J’occupais beaucoup de mon temps à surveiller l’évolution du couple de Claire et de Max. Sara m’observait les observer.
Que voyait-elle, exactement ? Patience et sagacité des femmes de tout temps pour qui les hommes sont d’éternels sales gosses : attendre, laisser faire, superviser d’un œil. Parfois cela s’appelle aimer : être attentif sans peser. Ici, sévir quand l’enfant est trop turbulent, Assez joué ! sors de ta balançoire, sois responsable, choisis. Nous, les hommes modernes, sommes une génération d’enfants gâtés.

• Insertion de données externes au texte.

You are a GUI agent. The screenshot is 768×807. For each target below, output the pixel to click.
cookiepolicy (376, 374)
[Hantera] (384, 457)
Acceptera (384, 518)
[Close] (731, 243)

Je n’allais pas jusqu’à sauter d’un arbre à l’autre à l’exemple de Pierre, mais tout de même j’étais aux aguets. Les couples dansent quand ils s’aiment et se donnent au plaisir d’être. Ceux-là ne dansaient plus, il y avait une distance entre eux quand ils marchaient à côté l’un de l’autre, une réticence du corps de Sara quand Max lui posait la main sur la nuque, d’un geste de propriétaire terrien que je trouvais abominable, quand il voulait lui baiser la joue, les yeux, la bouche. Elle n’était plus là, avec lui. Je pensais qu’elle était à nouveau avec moi, qu’elle était patiente, qu’elle attendait, elle attendait quoi ? Sara nous observait.